Footwear retailer Clarks formed a joint venture with Future, India’s largest retailer, for its launch into the market in 2011. Although that predates the regulation change, Andrew Martland, Clarks’ president for Asia Pacific, says it has no plans to change strategy: "We wanted a partner that understood the dynamics of the market, such as where to actually locate the stores. There was so much mall development at the time – we wanted to make sure we picked the right malls. Plus a local partner has bargaining power with the landlords."

Clarks has 26 stores across nine major cities, including Delhi, Mumbai and Bangalore. The majority are located in shopping malls, although it does have some high street locations. Its first store opened on a big shopping destination street in Delhi, which Martland said was a statement location for Clarks when it opened.

Clarks’ experience mirrors the kind of property availability there is in India, with malls and shopping centres increasingly popular. During the boom years, from 2004-08, retailers had to speculatively rent space to ensure they would get into the right locations, but real-estate costs have risen and more conservative growth in recent years means retailers have become more selective.

Meanwhile, Dutta adds: "I would say the ability to evaluate site feasibility is a bigger issue than availability of sites."

Clarks’ partnership with Future also gave it access to its logistics business, FutureLogistics, which handles its physical stores. This allowed Clarks to avoid dealing with India’s fragmented logistics market. Although, the footwear retailer recently appointed a specialist ecommerce logistic partner to service its website, which launched at the end of last year.

Dutta says it is common for retailers and brands to use a combination of logistics operators. "A majority of retailers blend services of large and small third-party logistics operators, especially if their store network is dispersed across the country."

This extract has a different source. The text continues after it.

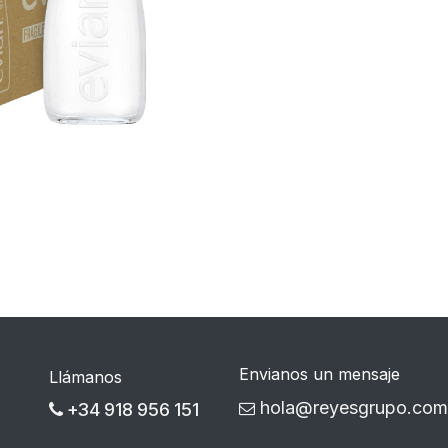
Envianos un mensaje
Llámanos
hola@reyesgrupo.com
+34 918 956 151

There are mixed reports on the reliability of India’s infrastructure, with the majority suggesting it is comparatively poor, although Martland contests it is developing quickly with a motorway network "of sorts" and improved airlines.

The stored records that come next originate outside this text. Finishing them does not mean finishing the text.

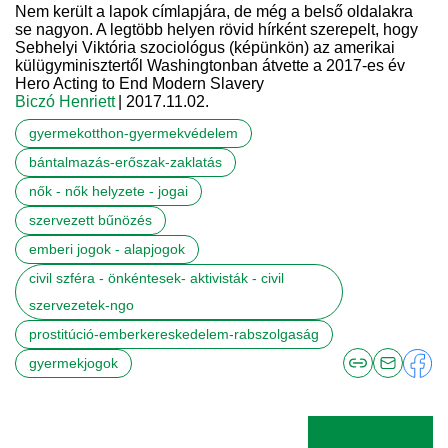
Nem került a lapok címlapjára, de még a belső oldalakra
se nagyon. A legtöbb helyen rövid hírként szerepelt, hogy
Sebhelyi Viktória szociológus (képünkön) az amerikai
külügyminisztertől Washingtonban átvette a 2017-es év
Hero Acting to End Modern Slavery
Biczó Henriett
| 2017.11.02.
gyermekotthon-gyermekvédelem
bántalmazás-erőszak-zaklatás
nők - nők helyzete - jogai
szervezett bűnözés
emberi jogok - alapjogok
civil szféra - önkéntesek- aktivisták - civil
szervezetek-ngo
prostitúció-emberkereskedelem-rabszolgaság
gyermekjogok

Anita Balchandani, partner at OC&C Strategy Consultants, believes the non-food infrastructure is at an early stage, which means there are difficulties in the last-mile service for retailers considering online as a way of testing the market. India has a nascent ecommerce business, which is expected to be driven by mobiles rather than desktop PCs.

Import duties are quite high, particularly for footwear because it has a big domestic manufacturing market and is seeking to protect it. "Customs and import is complicated," says Martland, who adds that it is a difficult regulatory market, even for getting shops and establishment licences for each store. There is also a complex tax structure and, for many retailers, the level of bureaucracy can be overwhelming.

To succeed in India, there are certain things specific to Indian consumers such as the demand for a range of styles driven by the regional differences in weather, says Martland. "There are lots of brands that have come to India – some that are successful and some that aren’t," he explains. "It is those willing to adapt that survive."